Frans B. M. de Waal
Election Year: 2004
Primary Section: 51, Anthropology
Secondary Section: 27, Evolutionary Biology
Membership Type: Member
My research on the social life of monkeys and apes was initially purely observational, following the long-standing Dutch ethological tradition. I would watch the spontaneous behavior of primates for thousands of hours, collecting systematic information on the way they treat each other. In those days, in the 1970s, the main interest of many scholars was aggressive behavior, but soon I discovered that what happens after conflict is at least as important. Chimpanzees, for example, reconcile with a kiss and embrace after a fight. This led to research on conflict-resolution, expressions of empathy, cooperation, and ultimately the foundations of human morality.
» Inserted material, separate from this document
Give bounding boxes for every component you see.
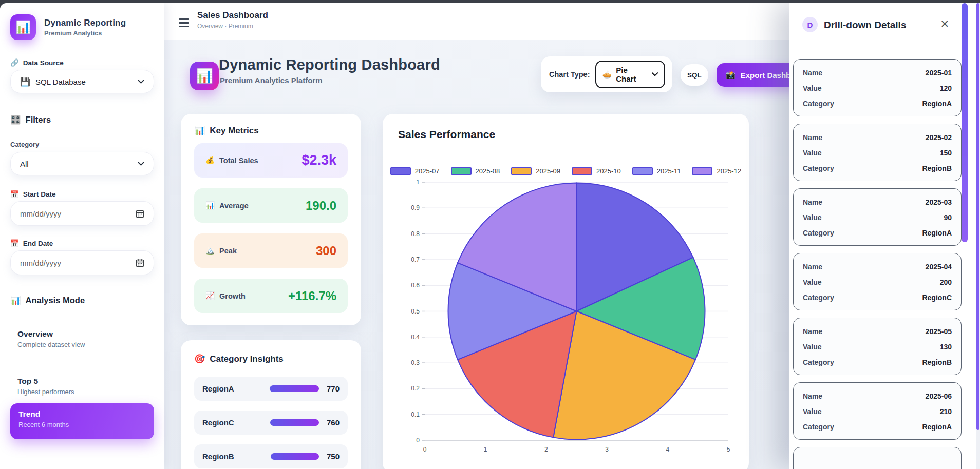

In pursuing this interest, I have studied many captive populations of primates, from macaques and capuchins to bonobos and chimpanzees, always with a strong comparative component, including parallels with human behavior. Lately, my team has become more experimental in its approach. We explore the same social issues by exposing primates to tightly controlled situations in which we manipulate certain variables. Our main topics of research are cultural learning (learning from others, which may lead to intergroup differences in behavior known as "cultures") and behavioral economics, which addresses social reciprocity, fairness, food-sharing, and the anticipation of benefits.